Let's talk briefly about dependency management. As you may expect, the order in which you create Snowflake objects matters. For example, you need to create a database before you try creating a schema within that database. Terraform handles such dependencies implicitly through the use of references to other resources. For example, referencing the database name by the Terraform resource handler instead of a hard-coded database name informs the Terraform engine that the schema requires the database to be available first: 

# ./modules/snowflake/main.tf
# ...
resource "snowflake_database" "hogwarts_db" {
  name                        = "HOGWARTS"
  data_retention_time_in_days = 0
}

resource "snowflake_schema" "raw" {
  database            = snowflake_database.hogwarts_db.name  # use resource handler instead of hard-coded "HOGWARTS"
  name                = "RAW"
  data_retention_days = 0
}
# ...

When Terraform sees such dependencies, the Terraform executable will ensure resources are created in the proper order. Conversely, if you use hard-coded string values to reference the database your schema resides in, you may receive an error saying something like "schema cannot be created because database does not exist." Similar dependencies ensure that a user is created after the creation of the warehouse the user accesses and the role the user assumes.

Lastly, the module has an output file ./modules/snowflake/outputs.tf that does what's perhaps obvious: it declares the module's output variables. 

# ./modules/snowflake/outputs.tf
output "snowflake_warehouse_name" {
  value = snowflake_warehouse.hogwarts_wh.name
}

output "snowflake_service_user_username" {
  value = snowflake_user.svc_hogwarts.name
}

These output variables can then be used by other modules. For example, you may want to use the Snowflake warehouse name and service user name in another module that manages AWS resources, like AWS Glue for pipelines that deliver data to Snowflake via the service user.

Enough talk, I wanna see some action

It's time to use Terraform to create Snowflake resources. Within the root Terraform directory, execute the following command to load the environment variables: source .env. This will load the Snowflake service user password into the environment. Remember, we don't want to commit the hard-coded password into the codebase.
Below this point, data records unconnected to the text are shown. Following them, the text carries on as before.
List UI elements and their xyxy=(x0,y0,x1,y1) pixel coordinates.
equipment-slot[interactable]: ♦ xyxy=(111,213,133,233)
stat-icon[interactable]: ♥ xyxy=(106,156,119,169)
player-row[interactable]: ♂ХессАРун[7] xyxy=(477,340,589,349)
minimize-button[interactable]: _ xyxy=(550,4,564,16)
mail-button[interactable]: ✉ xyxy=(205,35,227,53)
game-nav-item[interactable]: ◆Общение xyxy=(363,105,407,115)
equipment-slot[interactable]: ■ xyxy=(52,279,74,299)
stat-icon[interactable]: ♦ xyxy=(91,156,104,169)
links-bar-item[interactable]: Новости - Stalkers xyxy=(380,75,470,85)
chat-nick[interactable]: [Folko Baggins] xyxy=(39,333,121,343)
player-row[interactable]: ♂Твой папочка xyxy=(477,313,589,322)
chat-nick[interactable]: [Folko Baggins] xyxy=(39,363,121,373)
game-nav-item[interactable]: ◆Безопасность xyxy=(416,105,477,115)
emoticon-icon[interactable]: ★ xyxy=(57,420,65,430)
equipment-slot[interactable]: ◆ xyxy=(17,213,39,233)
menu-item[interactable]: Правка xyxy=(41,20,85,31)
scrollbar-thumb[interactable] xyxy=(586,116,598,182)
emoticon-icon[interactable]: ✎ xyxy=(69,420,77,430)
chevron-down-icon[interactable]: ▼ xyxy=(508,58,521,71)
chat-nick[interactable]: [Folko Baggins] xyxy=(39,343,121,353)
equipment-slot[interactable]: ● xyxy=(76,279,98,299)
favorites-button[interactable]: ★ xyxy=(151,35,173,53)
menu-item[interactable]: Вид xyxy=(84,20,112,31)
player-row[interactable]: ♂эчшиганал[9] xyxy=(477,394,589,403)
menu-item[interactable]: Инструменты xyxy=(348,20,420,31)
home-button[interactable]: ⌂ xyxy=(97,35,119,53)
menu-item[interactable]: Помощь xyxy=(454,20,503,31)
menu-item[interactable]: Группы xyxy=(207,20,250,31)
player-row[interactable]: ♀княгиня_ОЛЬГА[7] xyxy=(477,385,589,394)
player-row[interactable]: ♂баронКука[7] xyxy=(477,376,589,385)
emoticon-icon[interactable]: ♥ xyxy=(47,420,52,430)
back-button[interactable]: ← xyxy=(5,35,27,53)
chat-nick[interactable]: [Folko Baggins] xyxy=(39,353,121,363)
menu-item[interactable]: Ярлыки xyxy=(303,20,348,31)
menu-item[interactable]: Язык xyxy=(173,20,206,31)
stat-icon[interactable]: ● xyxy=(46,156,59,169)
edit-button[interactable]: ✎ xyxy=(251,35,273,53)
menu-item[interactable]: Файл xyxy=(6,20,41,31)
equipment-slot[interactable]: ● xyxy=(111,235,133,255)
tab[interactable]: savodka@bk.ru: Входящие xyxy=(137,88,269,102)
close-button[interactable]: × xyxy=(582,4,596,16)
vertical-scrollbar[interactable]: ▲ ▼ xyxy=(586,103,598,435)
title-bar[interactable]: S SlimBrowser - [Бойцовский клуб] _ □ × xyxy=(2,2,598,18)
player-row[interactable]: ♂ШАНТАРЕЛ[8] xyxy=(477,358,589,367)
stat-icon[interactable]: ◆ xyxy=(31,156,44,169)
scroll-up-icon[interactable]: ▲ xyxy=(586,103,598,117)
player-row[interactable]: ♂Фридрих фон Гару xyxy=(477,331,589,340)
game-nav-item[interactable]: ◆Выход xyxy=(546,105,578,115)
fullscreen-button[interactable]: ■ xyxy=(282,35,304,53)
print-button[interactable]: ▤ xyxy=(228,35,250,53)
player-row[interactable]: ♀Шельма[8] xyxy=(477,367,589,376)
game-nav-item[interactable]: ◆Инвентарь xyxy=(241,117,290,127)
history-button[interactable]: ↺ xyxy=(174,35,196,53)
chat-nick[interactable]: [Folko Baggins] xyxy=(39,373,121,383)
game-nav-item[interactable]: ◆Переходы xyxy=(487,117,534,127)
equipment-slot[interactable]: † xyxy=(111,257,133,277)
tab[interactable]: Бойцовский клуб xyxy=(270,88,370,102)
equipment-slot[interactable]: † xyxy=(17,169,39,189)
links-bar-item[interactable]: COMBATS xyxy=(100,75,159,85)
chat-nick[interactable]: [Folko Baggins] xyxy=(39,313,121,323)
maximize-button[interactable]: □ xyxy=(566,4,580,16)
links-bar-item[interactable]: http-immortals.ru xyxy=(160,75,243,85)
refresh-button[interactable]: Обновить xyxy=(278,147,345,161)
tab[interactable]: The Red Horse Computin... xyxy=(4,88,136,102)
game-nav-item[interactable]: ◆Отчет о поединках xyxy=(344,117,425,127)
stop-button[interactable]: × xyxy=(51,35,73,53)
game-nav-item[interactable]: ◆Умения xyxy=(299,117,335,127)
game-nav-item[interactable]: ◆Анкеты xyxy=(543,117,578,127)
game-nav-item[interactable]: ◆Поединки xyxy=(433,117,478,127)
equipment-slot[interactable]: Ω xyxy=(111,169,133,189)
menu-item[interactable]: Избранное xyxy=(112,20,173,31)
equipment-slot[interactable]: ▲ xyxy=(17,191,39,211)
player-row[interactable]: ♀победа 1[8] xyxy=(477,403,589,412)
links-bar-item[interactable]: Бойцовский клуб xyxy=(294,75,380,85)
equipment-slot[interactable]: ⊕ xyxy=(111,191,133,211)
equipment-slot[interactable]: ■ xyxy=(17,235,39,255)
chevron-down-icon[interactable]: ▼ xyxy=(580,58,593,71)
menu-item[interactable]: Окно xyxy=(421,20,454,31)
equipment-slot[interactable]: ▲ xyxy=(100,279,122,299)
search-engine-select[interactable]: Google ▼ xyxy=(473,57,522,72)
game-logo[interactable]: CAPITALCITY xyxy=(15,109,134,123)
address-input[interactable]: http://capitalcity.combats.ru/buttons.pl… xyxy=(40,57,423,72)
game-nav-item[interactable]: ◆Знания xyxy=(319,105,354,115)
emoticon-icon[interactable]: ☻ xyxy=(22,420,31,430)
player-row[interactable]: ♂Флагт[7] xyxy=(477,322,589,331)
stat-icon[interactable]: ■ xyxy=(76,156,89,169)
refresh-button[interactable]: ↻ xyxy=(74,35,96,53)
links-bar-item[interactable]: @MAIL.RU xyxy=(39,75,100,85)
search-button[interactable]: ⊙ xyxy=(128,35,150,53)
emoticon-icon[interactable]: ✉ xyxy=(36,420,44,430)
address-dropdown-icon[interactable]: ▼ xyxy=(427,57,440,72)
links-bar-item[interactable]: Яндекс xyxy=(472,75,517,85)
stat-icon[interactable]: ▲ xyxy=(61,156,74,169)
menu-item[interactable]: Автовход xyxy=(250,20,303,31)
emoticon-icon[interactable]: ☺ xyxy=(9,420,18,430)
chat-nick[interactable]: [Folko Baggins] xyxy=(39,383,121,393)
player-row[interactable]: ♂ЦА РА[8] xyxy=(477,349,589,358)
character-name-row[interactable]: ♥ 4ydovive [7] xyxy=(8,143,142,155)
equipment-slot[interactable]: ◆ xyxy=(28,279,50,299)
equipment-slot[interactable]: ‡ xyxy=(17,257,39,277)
Next we need to initialize the Terraform project. Run the command terraform init to download the required dependencies for managing Snowflake resources. Then execute the following command to create the Snowflake resources: terraform apply.

terraform apply

Behind the scenes, the Terraform executable parses the files in the directory to see what you want in Snowflake; it will then use the credentials defined the configuration file ~/.snowflake/config to access Snowflake's API and see what is currently within your Snowflake account. The CLI will present a summary of resources to be provisioned and give a prompt asking for permission to make changes. Type "yes" and hit "enter"; this will tell the Terraform executable to provision the outlined resources.

And boom! You have a database, three schemas, a service user, a virtual warehouse, and all the permissions needed created in 1.73 seconds.

Terraform Before and After

Aside from writing the Terraform code, this approach of creating Snowflake resources is much faster than manually creating them through the UI.

Destruction of cloud resources is just as fast and can be executed with a destroy command: terraform destroy. As with creation, Terraform will prompt a list of all resources scheduled for destruction. You should read the list carefully before entering "yes". As the prompt wisely warns, "There is no undo."

terraform destroy

And that's it! This code lets you to quickly spin up and tear down a working Snowflake warehouse. After your warehouse is set up, you can implement data pipelines to create tables and views within the three schemas. Destroying the resources via Terraform at the end of the day will ensure you do not pay for storage costs overnight. This framework makes it easier to play with Snowflake resources without stressing about running up a high bill because you forgot to shut down a VM. Feel free to steal the code for your next Snowflake adventure.